Good planning with the weather! We parked our van at Nairn Harbour and woke to a glorious sunrise. Today would be our practice day before a bigger joint effort tomorrow with Nairn Sailing Club.

I run through all the usual stuff for a day on the water. Double check the forecast, the tides, the VHF radio batteries, the fuel for the boat, the spare fuel. We have created a bag for our survey stuff; our tape measure, Marine Conservation Society survey forms, pencils, tags to label interesting things we might find, a few tools. Plus the camera, phones, drone, chargers...oh and lunch.

Once the RIB is launched we head out for the day's adventure. Mike is joining us for the day, so we are 4. We are going to Whiteness Spit, a sandy stony spit formed from longshore drift, 7 miles or so from a public road and inaccessible by car. The beach at Nairn runs all the way there, uninterrupted sand backed by grass and gorse- a tremendous walk when you have enough hours to spare. I have chosen the location because it is the perfect place to trial our idea of towing Optimist dinghies as small marine skips making the transport of debris easier from remote sites. I know there is plenty debris there because it is directly downwind of McDermott's, the former oil rig construction yard at Ardersier. SW wind has been blowing debris off the site, across the water and onto the spit for 50 years or so. It also collects debris from the NE winter gales, which toss rubbish high up onto the pebble banks. Arctic terns nest there and it is an SSSI. A seal colony owns the shore to the west and it is always fun to see them out enjoying the sun. With its resident dolphin community, this section of the Moray Firth is really a special place, rarely visited and by rights should be as pristine a place as it is possible to be.

We stop for a plastic milk bottle that floats past us and Amy gets the job of fishing it out and face full of spray. She is grinning as she claims the first catch of the day. Out on the spit, the sand is perfect, stretching for miles as the tide recedes. In the sunshine it is spectacular, the blues and the yellows as bright as any holiday postcard. We have two club optimists under tow and we pull everything up and lay the anchor from the RIB on the sand. The kids are excited and let off some energy running around and then we go take a look at the pebble banks and the dry area of the spit where grasses are growing.
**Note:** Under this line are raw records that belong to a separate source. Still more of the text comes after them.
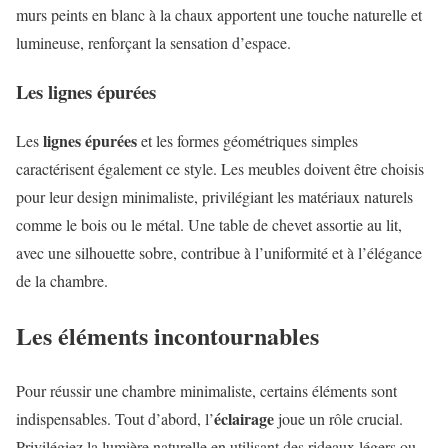
murs peints en blanc à la chaux apportent une touche naturelle et
lumineuse, renforçant la sensation d’espace.
Les lignes épurées
lignes épurées
Les
et les formes géométriques simples
caractérisent également ce style. Les meubles doivent être choisis
pour leur design minimaliste, privilégiant les matériaux naturels
comme le bois ou le métal. Une table de chevet assortie au lit,
avec une silhouette sobre, contribue à l’uniformité et à l’élégance
de la chambre.
Les éléments incontournables
Pour réussir une chambre minimaliste, certains éléments sont
éclairage
indispensables. Tout d’abord, l’
joue un rôle crucial.
Privilégiez la lumière naturelle en utilisant des rideaux légers ou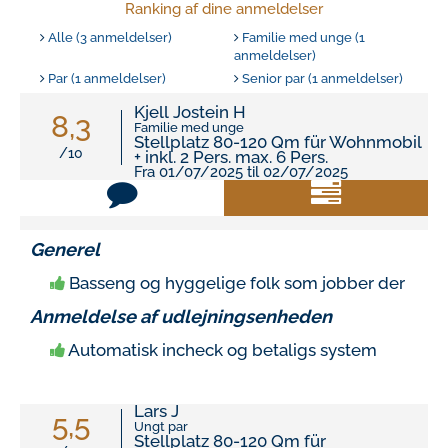
Ranking af dine anmeldelser
Alle (3 anmeldelser)
Familie med unge (1
anmeldelser)
Par (1 anmeldelser)
Senior par (1 anmeldelser)
Kjell Jostein H
8,3
Familie med unge
Stellplatz 80-120 Qm für Wohnmobil
/10
+ inkl. 2 Pers. max. 6 Pers.
Fra 01/07/2025 til 02/07/2025
Generel
Basseng og hyggelige folk som jobber der
Anmeldelse af udlejningsenheden
Automatisk incheck og betaligs system
Lars J
5,5
Ungt par
Stellplatz 80-120 Qm für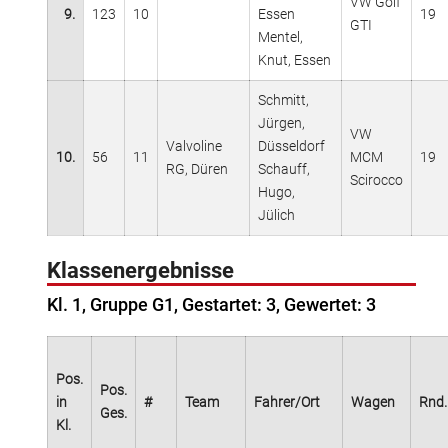
VW Golf
9.
123
10
Essen
19
GTI
Mentel,
Knut, Essen
Schmitt,
Jürgen,
VW
Valvoline
Düsseldorf
10.
56
11
MCM
19
RG, Düren
Schauff,
Scirocco
Hugo,
Jülich
Klassenergebnisse
Kl. 1, Gruppe G1, Gestartet: 3, Gewertet: 3
Pos.
Pos.
in
#
Team
Fahrer/Ort
Wagen
Rnd.
Ges.
Kl.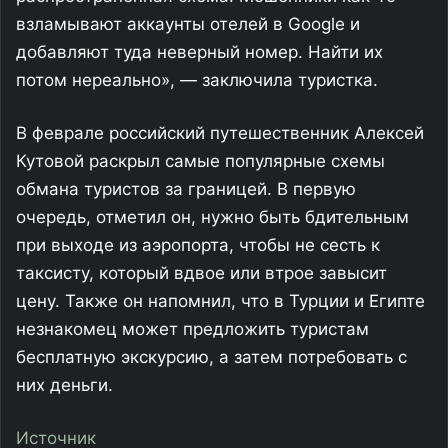
взламывают аккаунты отелей в Google и
добавляют туда неверный номер. Найти их
потом нереально», — заключила туристка.
В феврале российский путешественник Алексей
Кутовой раскрыл самые популярные схемы
обмана туристов за границей. В первую
очередь, отметил он, нужно быть бдительным
при выходе из аэропорта, чтобы не сесть к
таксисту, который вдвое или втрое завысит
цену. Также он напомнил, что в Турции и Египте
незнакомец может предложить туристам
бесплатную экскурсию, а затем потребовать с
них деньги.
Источник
It is sadly as expected. There is a half century collection of post industrial debris. Traffic cones, ear defenders, hard hats, ropes and more ropes, sacks, tyres, unidentifiable hard plastic pieces of all sizes colours and shapes, cabling, hoses...and on the seaward side, in addition, there is the usual beach litter...broken fishing gear, ropes, more ropes, nets, shoes, wellies, gloves, cartons, food packaging, cigarette lighters, bottles and more and more bottles... We set out our tape measure and collect every piece of litter for 100m from the midland of the spit to the high tide mark on the Seward side. It takes four of us about half an hour. We log it, bag it and carry it all down to the boats- our 100 m haul fills one dinghy. We go back for more. Now we are going for the big stuff- the ropes, and nets, the big pieces of plastics and we fill the other dinghy too. We find a dead seabird and a young decomposing seal, too far gone to guess at the cause of death.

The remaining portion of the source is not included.